_Given records:_
○ ○ ○ ○

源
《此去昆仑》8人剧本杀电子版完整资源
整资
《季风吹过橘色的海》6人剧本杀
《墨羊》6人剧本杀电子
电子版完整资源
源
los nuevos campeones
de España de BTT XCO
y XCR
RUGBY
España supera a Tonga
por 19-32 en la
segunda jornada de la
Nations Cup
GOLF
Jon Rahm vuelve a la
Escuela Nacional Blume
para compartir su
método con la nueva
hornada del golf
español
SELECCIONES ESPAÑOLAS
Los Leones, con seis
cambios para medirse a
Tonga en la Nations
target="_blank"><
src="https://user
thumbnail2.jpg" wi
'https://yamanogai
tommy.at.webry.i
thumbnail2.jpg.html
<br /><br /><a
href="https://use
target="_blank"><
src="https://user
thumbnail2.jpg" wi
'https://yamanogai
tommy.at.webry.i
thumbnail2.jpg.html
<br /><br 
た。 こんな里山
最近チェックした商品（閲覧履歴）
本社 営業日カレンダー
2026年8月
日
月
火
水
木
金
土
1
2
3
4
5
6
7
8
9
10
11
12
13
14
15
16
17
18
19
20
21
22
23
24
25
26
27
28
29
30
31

○ ○ ○ ○

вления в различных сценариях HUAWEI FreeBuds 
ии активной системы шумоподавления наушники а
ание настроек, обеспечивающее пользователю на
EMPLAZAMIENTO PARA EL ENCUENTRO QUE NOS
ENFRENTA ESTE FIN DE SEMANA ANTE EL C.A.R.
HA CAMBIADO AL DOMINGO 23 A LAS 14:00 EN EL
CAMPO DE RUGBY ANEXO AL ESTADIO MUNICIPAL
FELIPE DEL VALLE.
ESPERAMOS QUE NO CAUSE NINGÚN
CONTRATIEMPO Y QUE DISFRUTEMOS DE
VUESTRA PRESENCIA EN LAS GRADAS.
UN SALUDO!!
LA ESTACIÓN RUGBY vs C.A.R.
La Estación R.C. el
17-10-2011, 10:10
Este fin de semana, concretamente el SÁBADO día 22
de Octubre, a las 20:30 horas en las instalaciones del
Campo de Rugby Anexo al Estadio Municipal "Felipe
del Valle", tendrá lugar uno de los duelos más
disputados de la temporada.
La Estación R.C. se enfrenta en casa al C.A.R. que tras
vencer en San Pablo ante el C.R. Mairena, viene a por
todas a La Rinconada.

○ ○ ○ ○

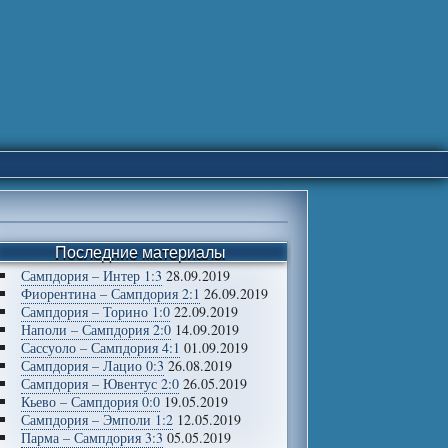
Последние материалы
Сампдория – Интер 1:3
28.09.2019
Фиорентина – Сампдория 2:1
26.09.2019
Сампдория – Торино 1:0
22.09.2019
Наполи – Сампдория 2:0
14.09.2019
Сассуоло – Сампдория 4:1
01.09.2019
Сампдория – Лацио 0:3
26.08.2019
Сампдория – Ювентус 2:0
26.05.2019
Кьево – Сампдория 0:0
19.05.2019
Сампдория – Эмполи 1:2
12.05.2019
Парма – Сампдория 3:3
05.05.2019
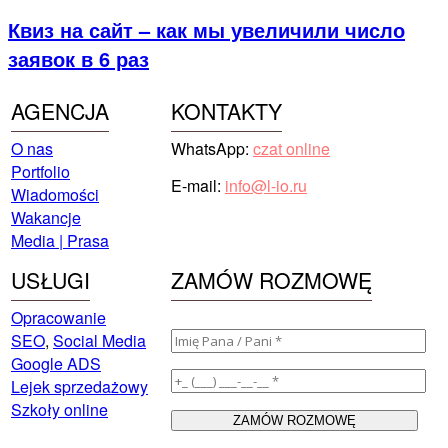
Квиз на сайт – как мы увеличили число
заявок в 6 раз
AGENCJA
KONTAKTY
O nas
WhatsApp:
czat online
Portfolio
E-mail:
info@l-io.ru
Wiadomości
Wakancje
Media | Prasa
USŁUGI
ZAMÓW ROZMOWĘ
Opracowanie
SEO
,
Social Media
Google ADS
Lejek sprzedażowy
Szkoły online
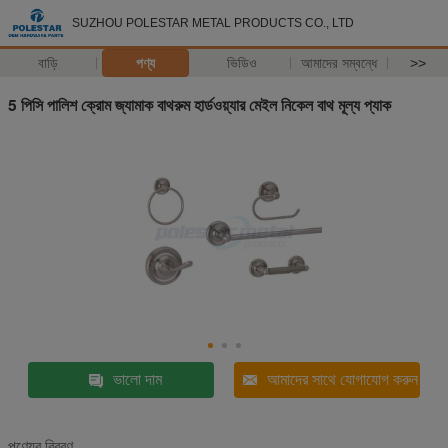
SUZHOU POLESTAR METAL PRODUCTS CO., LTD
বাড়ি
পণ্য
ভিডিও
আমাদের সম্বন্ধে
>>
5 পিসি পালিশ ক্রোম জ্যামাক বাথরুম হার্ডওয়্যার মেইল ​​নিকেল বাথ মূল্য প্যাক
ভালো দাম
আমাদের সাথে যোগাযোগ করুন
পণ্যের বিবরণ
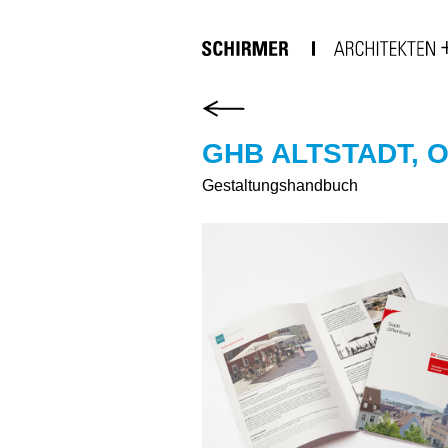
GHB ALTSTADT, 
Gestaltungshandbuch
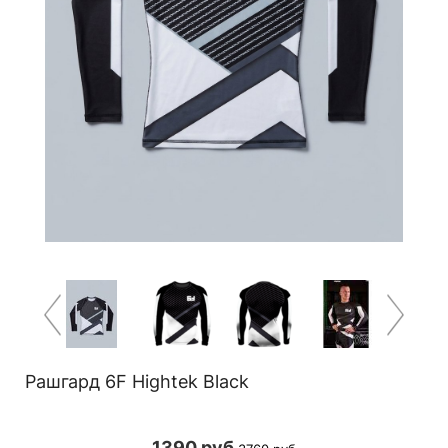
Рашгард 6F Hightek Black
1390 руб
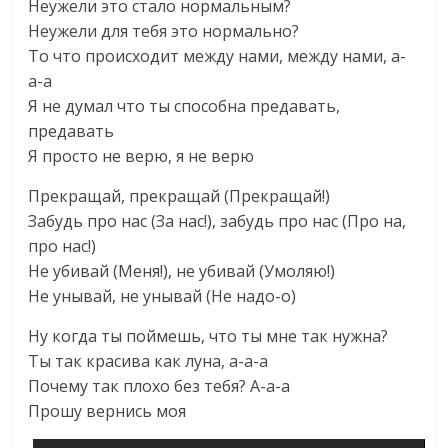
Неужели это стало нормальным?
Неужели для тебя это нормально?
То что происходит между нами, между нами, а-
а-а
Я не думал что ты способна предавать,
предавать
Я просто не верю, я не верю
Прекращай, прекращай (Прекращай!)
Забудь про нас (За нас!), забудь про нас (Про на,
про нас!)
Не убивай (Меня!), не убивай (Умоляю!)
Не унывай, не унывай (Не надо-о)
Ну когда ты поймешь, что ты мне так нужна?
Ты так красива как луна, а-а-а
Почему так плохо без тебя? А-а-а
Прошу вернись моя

○ ○ ○ ○

_Problem requirements:_ Look for the string "Tonga" in the listing above and copy every line holding it.

_Task output:_
España supera a Tonga
Tonga en la Nations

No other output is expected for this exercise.